Avalara reduced its outlook for revenue for 2020 by 2 percent to 3 percent from the previous forecast because of the impact of the COVID-19 virus. But so far, the company says them impact on customers is roughly even between those spending more and those less for its indirect tax services.

During this week’s webcast for earnings for the first quarter ended March 31, revenue was roughly “on par,” for customers producing increased revenue and those with declining revenue, CEO Scott McFarlane said during the online session. “We did not see an increase in gross revenue churn in March,” McFarlane said. There were strong new sales in January and February with the crisis hitting March and April activity.
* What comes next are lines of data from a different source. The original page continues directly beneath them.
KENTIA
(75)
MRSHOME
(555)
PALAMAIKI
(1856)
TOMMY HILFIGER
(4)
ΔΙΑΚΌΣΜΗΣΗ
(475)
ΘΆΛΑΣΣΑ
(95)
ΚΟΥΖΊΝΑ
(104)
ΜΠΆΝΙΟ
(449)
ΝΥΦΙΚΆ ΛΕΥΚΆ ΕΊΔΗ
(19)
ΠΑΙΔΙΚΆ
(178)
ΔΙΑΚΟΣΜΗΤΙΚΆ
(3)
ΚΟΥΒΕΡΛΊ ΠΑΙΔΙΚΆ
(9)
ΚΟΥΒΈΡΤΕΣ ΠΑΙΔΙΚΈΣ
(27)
However, CFO Ross Tennenbaum said that in April there was “some improvement on the bookings side” which continued this month. Avalara lost $15.3 million for the most recently ended quarter, an increase of 47.1 percent from a $10.4 million loss reported a year earlier.  Revenue rose to $111.4 million, an increase of 31.2 percent from nearly $84 million in last year’s corresponding period. The crisis has produced interest in the company’s webinars whose attendance hit a record high recently. McFarlane said Avalara expects the biggest impact of the pandemic will be during the current quarter with an improvement for Q3 and improving even more in the last three months of 2020. The move to remote work has driven strong interest from marketplaces and ecommerce-based businesses. Cost-controls have included slowing hiring, which Tennenbaum said is monitored weekly. However, he noted Avalara is continuing to make “investments in product and engineering.” Tennenbaum said some customers have asked for extended payments terms. There has been an “elongation in days sales outstanding”, but the amount is “nothing too concerning,” he said.  Customers have shown “more interest in cash relief” than in pricing discounts, he continued. He expects such requests will increase.